China values its access to Western universities and its middle classes place a premium on English-language education, giving a resilience to Chinese demand.
Education highlights the implausibility of any strategy to diversify the economic relationship. Sydney University vice chancellor Michael Spence claims that government funding is a bigger risk than foreign enrolments. However, even in a hypothetical world where government boosted education funding, a university would still take an enrolment from the next foreign student if it could. No business will readily turn away a customer.

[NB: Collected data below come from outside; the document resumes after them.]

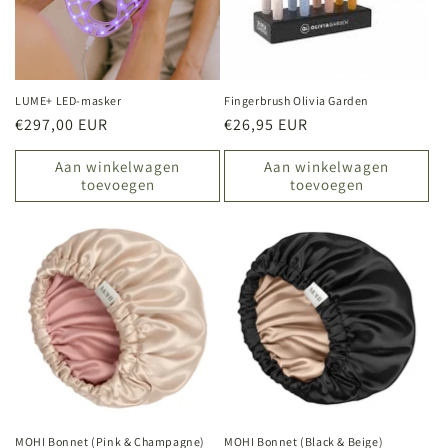
LUME+ LED-masker
Fingerbrush Olivia Garden
Normale
€297,00 EUR
Normale
€26,95 EUR
prijs
prijs
Aan winkelwagen
Aan winkelwagen
toevoegen
toevoegen
MOHI Bonnet (Pink & Champagne)
MOHI Bonnet (Black & Beige)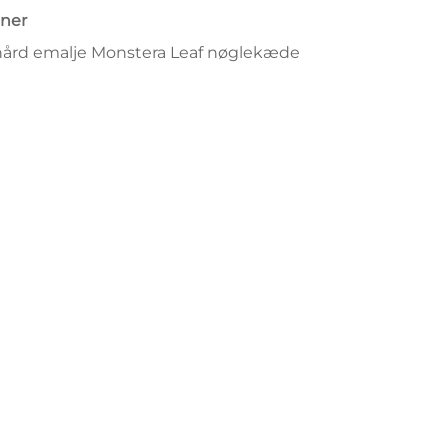
ner
hård emalje Monstera Leaf nøglekæde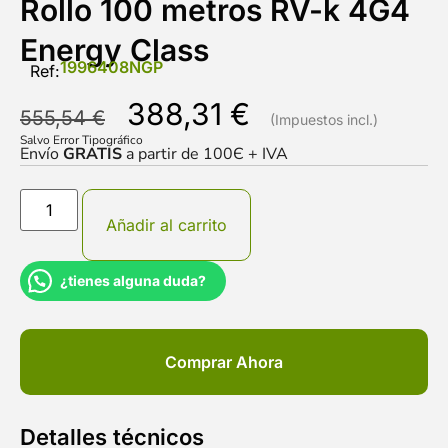
Rollo 100 metros RV-k 4G4
Energy Class
1996408NGP
Ref:
388,31
€
555,54
€
Salvo Error Tipográfico
Envío
GRATIS
a partir de 100Є + IVA
Añadir al carrito
¿tienes alguna duda?
Comprar Ahora
Detalles técnicos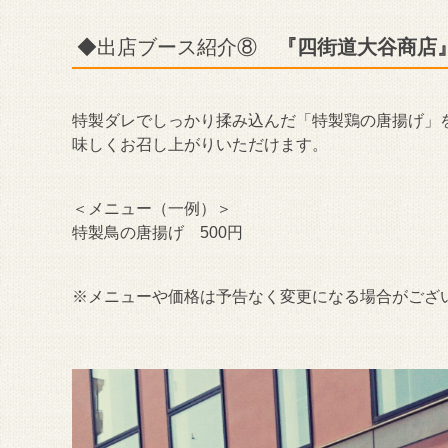
◆出店ブース紹介⑧
『四街道大谷商
特製ダレでしっかり揉み込んだ「特製鶏の唐揚げ」
味しくお召し上がりいただけます。
＜メニュー（一例）＞
特製鳥の唐揚げ 500円
※メニューや価格は予告なく変更になる場合がござ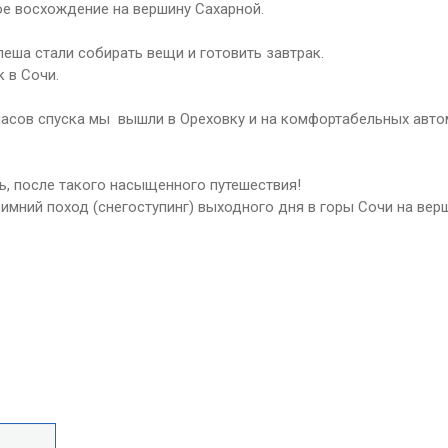
е восхождение на вершину Сахарной.
еша стали собирать вещи и готовить завтрак.
 в Сочи.
5 часов спуска мы вышли в Ореховку и на комфортабельных авт
ть, после такого насыщенного путешествия!
мний поход (снегоступинг) выходного дня в горы Сочи на вер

One of the most striking features of Australia’s trade with China has been the growth of non-traditional exports. While the big three—iron ore, coal and LNG—account for more than two-thirds of merchandise exports to China, the combined value of the next 20 largest Australian exports has risen by more than 70% over the last five years and is more than Australia gets in total from any other market except Japan.
Some of these gains—for example, barley and beef—have been helped by the China–Australia free trade agreement, while others—such as pharmaceuticals, crayfish, wine and baby formula—reflect middle-class Chinese demand.
For both sides, it is good business, and that’s the driving force behind the entire trade relationship.
While the mercantilist approach of the US administration regards exports as good and imports as bad, economists concerned with consumer welfare emphasise the value of imports: it is access to goods and services of the best value that lifts living standards. Australian consumers have benefited from low-cost Chinese technology and household goods, while business competitiveness has been enhanced by access to low-cost Chinese industrial supplies.
The strength of the economic relationship does shape the government’s strategic options. Australia hasn’t followed the US’s freedom-of-navigation operations close to the Chinese-constructed islands in the South China Sea, for example. However, prosperity is in the national interest and the relationship has delivered that over the past 15 years.
The most immediate risks are more economic than strategic. The Chinese government faces a supremely challenging task in achieving a controlled slowing of an unsustainable growth rate without imperilling the ability of its state-owned companies and local governments to service their massive debts. The trade conflict with the US makes that task all the more difficult. Attempting to sustain growth with resource-intensive infrastructure investment may be reaching its limit.
Through nearly all of the past 15 years, it has been a sellers’ market for most of the things Australia supplies China. Australia’s terms of trade (export prices compared with import prices) have been sustained at a higher level than at any time in the last century. Although both sides are dependent on each other, the balance would shift in a downturn. It would become a buyers’ market and Australia could become more vulnerable to pressure from its largest customer.